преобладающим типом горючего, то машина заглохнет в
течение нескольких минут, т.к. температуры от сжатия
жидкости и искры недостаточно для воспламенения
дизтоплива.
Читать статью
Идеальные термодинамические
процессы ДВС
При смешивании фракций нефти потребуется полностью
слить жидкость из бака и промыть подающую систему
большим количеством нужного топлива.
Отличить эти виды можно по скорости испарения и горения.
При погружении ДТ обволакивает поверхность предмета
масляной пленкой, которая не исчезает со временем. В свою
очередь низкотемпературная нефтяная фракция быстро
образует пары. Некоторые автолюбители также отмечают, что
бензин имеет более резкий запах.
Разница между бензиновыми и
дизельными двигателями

Exercise requirements >> Only the lines from the one that contains "Разница между бензиновыми и" to the end of the entries above should be given again, exactly and in full.

Answer to this task >>
Разница между бензиновыми и
дизельными двигателями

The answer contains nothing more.